- **EXERCISE OBJECTIVE**: Lines from the line with "metabolic wellness support." to the line with "company that manufactures" in the entries below, and only those, must be output exactly, with both ends included.

- **EXERCISE DATA**:
|---|
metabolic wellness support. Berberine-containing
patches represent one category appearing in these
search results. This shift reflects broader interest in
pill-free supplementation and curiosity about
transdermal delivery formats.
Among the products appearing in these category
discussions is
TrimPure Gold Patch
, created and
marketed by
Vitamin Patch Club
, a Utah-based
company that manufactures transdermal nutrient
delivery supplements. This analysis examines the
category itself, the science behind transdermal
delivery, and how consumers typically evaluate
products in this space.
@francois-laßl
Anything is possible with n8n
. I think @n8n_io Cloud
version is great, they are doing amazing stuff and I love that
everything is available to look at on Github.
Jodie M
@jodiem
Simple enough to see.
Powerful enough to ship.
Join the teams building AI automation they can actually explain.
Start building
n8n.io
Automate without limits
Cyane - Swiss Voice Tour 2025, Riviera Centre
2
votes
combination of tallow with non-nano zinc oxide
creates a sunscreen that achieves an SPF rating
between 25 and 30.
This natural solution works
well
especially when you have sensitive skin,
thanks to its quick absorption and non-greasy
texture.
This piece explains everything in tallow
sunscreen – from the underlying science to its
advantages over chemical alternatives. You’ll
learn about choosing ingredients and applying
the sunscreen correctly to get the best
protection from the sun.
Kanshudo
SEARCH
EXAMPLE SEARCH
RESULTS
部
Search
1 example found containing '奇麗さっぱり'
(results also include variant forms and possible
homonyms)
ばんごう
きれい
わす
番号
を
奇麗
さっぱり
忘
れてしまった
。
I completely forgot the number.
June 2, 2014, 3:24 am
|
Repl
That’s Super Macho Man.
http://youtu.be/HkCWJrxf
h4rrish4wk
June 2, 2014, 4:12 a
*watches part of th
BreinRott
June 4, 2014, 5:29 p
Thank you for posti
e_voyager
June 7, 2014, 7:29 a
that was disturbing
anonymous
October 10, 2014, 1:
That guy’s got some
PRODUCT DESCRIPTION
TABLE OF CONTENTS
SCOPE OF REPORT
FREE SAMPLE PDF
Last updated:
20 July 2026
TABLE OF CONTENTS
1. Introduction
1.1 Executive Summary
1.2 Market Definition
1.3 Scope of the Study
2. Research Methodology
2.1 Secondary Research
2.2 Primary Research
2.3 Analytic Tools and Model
|---|
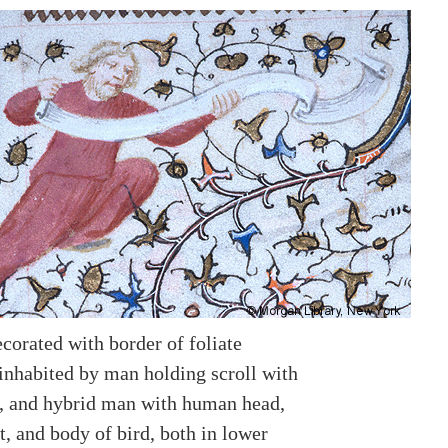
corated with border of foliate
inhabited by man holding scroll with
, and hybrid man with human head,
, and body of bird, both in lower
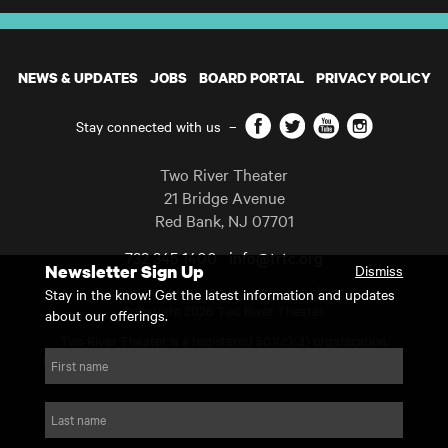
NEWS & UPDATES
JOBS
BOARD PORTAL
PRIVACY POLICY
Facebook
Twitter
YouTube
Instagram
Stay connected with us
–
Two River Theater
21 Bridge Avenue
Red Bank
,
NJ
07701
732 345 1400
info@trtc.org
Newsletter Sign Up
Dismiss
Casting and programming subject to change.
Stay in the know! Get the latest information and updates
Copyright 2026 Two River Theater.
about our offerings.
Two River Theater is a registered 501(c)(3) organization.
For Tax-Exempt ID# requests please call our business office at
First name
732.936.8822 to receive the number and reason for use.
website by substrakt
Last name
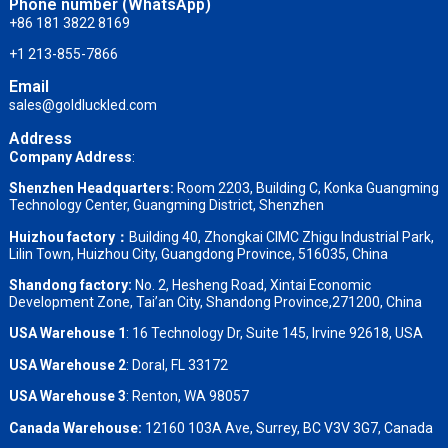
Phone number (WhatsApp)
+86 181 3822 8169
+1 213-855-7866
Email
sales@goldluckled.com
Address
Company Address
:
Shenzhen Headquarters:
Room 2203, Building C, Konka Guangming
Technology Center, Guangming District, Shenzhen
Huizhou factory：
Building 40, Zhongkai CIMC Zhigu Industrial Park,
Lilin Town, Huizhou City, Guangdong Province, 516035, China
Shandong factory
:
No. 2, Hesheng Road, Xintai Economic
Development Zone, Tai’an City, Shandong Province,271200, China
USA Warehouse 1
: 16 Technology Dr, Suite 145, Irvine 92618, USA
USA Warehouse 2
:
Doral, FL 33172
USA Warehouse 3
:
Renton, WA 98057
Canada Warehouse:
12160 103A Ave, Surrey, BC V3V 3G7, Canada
|---|
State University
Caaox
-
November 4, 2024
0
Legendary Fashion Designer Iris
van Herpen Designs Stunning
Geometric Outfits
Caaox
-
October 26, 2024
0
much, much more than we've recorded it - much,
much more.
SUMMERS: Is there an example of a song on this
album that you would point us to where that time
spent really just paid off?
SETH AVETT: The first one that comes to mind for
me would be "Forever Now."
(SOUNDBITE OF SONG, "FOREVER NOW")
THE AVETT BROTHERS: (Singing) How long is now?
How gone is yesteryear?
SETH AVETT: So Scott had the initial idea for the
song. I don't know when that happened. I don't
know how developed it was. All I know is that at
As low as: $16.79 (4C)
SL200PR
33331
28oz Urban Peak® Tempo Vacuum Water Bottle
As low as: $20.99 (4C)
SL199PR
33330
|---|
- **YOUR RESPONSE**:
metabolic wellness support. Berberine-containing
patches represent one category appearing in these
search results. This shift reflects broader interest in
pill-free supplementation and curiosity about
transdermal delivery formats.
Among the products appearing in these category
discussions is
TrimPure Gold Patch
, created and
marketed by
Vitamin Patch Club
, a Utah-based
company that manufactures transdermal nutrient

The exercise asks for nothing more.